#### [INSTRUCTIONS FOR THE TASK]
Wherever a line holds the word "items", copy that line from the data.

-- DATA UNDER STUDY follows --

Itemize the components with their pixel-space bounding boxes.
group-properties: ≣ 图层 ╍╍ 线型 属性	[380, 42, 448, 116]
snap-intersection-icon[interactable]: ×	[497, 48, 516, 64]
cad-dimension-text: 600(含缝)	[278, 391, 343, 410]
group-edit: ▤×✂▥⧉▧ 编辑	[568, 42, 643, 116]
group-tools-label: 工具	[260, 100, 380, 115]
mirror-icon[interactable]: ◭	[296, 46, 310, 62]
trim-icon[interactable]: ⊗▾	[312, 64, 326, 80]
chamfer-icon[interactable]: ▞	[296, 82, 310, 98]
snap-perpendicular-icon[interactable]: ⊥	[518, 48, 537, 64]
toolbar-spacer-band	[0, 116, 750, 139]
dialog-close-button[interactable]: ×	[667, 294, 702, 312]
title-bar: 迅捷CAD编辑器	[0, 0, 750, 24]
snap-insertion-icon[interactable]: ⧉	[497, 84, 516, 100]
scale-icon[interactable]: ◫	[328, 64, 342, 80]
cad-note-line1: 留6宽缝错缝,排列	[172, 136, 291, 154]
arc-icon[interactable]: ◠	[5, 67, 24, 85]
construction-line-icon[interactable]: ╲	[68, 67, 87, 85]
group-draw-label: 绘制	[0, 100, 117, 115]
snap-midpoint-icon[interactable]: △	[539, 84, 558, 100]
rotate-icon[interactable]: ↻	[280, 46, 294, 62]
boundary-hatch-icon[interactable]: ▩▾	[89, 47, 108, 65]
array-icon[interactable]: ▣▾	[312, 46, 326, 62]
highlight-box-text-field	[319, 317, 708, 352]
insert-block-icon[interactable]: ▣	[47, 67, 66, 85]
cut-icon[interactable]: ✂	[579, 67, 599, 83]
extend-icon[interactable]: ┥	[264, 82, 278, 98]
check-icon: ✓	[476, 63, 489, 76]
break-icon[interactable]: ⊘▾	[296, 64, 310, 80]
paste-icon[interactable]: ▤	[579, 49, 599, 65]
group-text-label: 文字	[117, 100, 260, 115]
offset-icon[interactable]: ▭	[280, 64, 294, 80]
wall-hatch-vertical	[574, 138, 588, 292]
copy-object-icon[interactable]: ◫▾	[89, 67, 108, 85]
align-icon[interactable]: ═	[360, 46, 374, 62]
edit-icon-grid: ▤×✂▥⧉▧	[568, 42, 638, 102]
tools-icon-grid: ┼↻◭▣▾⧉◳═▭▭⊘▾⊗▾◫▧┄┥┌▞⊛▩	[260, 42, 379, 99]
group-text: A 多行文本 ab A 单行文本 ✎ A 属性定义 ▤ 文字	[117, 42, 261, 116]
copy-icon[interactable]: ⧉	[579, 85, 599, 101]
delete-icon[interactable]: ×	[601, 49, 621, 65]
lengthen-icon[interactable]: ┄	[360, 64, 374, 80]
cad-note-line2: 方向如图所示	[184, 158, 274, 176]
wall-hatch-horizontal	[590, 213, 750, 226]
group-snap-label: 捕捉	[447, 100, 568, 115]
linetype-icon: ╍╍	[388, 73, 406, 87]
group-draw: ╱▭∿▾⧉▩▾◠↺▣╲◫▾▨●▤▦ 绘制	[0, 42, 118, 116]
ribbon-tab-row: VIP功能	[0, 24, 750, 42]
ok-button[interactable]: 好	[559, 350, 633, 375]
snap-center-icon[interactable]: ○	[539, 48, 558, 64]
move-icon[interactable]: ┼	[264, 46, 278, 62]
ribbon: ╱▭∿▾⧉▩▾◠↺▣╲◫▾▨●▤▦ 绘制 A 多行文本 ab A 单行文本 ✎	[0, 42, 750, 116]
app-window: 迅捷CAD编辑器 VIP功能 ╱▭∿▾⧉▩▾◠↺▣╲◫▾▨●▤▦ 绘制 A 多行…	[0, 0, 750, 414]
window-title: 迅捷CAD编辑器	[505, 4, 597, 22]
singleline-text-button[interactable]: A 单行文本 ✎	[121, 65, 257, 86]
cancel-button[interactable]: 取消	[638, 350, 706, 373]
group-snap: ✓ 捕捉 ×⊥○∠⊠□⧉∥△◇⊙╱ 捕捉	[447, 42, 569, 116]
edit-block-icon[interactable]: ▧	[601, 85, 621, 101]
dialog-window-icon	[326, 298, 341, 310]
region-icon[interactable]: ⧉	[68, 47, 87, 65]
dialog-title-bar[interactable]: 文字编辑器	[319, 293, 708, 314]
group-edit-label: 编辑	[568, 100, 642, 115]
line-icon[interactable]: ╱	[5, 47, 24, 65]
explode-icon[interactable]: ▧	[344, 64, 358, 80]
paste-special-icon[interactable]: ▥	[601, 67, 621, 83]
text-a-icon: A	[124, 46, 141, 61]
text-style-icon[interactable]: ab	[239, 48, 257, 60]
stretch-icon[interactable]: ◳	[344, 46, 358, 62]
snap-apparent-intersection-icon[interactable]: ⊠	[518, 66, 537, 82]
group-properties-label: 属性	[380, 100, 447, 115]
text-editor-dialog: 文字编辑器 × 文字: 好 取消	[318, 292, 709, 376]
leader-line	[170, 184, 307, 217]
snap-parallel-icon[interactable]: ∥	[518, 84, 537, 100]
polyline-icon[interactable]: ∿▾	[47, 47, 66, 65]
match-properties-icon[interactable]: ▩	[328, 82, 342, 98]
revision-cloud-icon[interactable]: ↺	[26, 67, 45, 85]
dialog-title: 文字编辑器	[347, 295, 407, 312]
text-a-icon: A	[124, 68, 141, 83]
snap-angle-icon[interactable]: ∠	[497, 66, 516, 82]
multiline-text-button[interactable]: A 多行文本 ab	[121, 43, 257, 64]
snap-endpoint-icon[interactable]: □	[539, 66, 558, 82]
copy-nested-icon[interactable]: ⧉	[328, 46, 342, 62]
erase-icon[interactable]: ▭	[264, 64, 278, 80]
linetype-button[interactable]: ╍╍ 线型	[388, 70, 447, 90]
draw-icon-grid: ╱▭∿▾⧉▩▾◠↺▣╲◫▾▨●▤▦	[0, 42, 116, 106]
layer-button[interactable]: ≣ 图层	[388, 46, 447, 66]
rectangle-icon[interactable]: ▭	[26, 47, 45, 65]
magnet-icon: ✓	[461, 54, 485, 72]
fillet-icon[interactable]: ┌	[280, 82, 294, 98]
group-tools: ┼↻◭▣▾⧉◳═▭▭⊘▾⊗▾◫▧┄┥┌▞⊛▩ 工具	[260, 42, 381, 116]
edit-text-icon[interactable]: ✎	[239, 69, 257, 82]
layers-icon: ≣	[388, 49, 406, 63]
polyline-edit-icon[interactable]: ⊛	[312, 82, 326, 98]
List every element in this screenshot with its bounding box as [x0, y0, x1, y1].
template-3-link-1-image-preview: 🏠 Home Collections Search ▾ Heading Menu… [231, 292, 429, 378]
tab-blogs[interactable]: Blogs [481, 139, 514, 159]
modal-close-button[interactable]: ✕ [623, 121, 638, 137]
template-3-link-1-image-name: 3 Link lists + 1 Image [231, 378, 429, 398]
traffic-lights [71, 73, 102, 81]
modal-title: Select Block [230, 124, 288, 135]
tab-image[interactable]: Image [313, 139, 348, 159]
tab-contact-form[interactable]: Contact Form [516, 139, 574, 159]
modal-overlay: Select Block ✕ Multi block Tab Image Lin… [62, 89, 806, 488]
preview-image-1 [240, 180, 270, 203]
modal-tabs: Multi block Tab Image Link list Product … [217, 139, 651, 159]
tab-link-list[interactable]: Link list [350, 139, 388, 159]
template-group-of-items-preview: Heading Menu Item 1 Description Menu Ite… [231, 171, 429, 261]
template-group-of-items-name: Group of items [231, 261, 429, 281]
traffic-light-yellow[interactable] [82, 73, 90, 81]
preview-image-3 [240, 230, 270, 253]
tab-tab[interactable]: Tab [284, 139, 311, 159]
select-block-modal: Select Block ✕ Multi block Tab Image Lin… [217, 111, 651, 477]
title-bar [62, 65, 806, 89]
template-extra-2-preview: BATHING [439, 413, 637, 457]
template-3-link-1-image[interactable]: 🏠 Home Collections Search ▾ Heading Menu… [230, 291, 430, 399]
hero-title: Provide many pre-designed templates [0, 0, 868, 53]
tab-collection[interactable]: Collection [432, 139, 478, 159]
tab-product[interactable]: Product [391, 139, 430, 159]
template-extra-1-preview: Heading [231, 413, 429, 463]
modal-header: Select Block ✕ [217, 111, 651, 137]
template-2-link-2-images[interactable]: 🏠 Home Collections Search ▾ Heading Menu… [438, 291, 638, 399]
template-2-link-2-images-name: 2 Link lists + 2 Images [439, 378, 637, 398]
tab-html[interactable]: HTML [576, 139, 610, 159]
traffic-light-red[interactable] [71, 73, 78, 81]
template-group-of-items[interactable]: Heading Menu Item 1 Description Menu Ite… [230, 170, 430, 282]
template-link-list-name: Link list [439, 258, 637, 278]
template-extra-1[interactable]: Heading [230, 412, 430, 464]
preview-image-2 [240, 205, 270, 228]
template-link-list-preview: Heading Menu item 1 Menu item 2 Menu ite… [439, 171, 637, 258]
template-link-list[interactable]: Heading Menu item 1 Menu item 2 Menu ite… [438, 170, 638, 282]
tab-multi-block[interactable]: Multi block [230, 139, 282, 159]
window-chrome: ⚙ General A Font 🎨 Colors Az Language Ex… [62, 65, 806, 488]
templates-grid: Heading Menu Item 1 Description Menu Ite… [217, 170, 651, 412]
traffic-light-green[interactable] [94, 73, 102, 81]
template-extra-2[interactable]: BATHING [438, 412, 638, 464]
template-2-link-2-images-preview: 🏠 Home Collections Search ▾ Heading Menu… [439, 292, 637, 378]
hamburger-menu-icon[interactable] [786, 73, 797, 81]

-- DATA UNDER STUDY concluded --

#### [SOLUTION FOR THIS EXERCISE]
template-group-of-items-preview: Heading Menu Item 1 Description Menu Ite… [231, 171, 429, 261]
template-group-of-items-name: Group of items [231, 261, 429, 281]
template-group-of-items[interactable]: Heading Menu Item 1 Description Menu Ite… [230, 170, 430, 282]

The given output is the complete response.